** Opening INPUT RECORDS block **
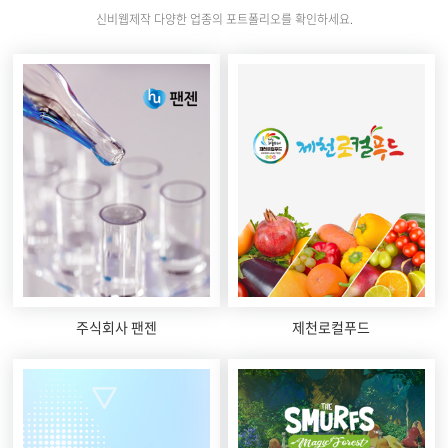
신비웹제작 다양한 업종의 포트폴리오를 확인하세요.
주식회사 팬젠
제천로컬푸드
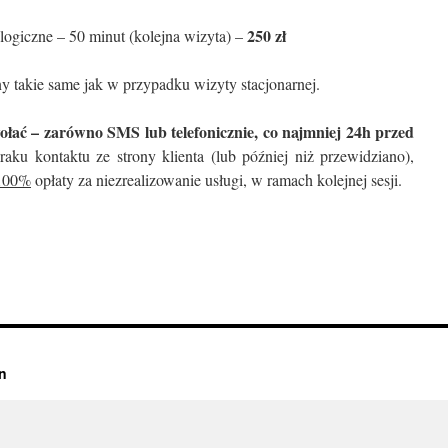
250 zł
logiczne – 50 minut (kolejna wizyta) –
y takie same jak w przypadku wizyty stacjonarnej.
ać – zarówno SMS lub telefonicznie, co najmniej 24h przed
aku kontaktu ze strony klienta (lub później niż przewidziano),
 100%
opłaty za niezrealizowanie usługi, w ramach kolejnej sesji.
n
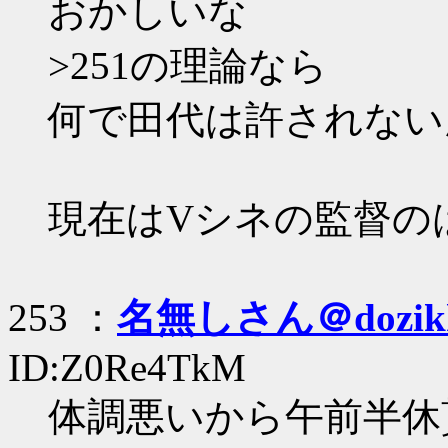
おかしいな
>251の理論なら
何で田代は許されない
現在はVシネの監督の
253 ：
名無しさん＠dozik
ID:Z0Re4TkM
体調悪いから午前半休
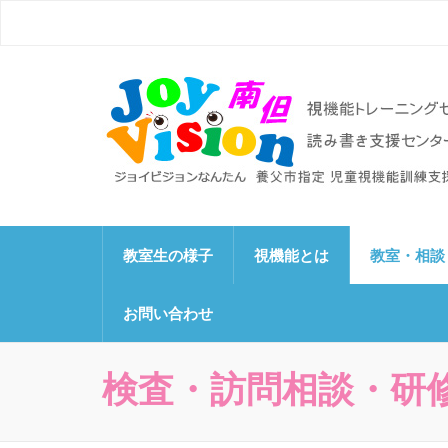
ジョイビジョン南但（
ビジョントレーニング、視覚機能トレーニングセンタ
教室生の様子
視機能とは
教室・相談
お問い合わせ
検査・訪問相談・研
** Closing INPUT RECORDS block **
Return every entry word for word, minus the pictures.

▶ [TASK RESULT]:
신비웹제작 다양한 업종의 포트폴리오를 확인하세요.
주식회사 팬젠
제천로컬푸드
250 zł
logiczne – 50 minut (kolejna wizyta) –
y takie same jak w przypadku wizyty stacjonarnej.
ać – zarówno SMS lub telefonicznie, co najmniej 24h przed
aku kontaktu ze strony klienta (lub później niż przewidziano),
 100%
opłaty za niezrealizowanie usługi, w ramach kolejnej sesji.
n
おかしいな
>251の理論なら
何で田代は許されない
現在はVシネの監督の
253 ：
名無しさん＠dozik
ID:Z0Re4TkM
体調悪いから午前半休
ジョイビジョン南但（
ビジョントレーニング、視覚機能トレーニングセンタ
教室生の様子
視機能とは
教室・相談
お問い合わせ
検査・訪問相談・研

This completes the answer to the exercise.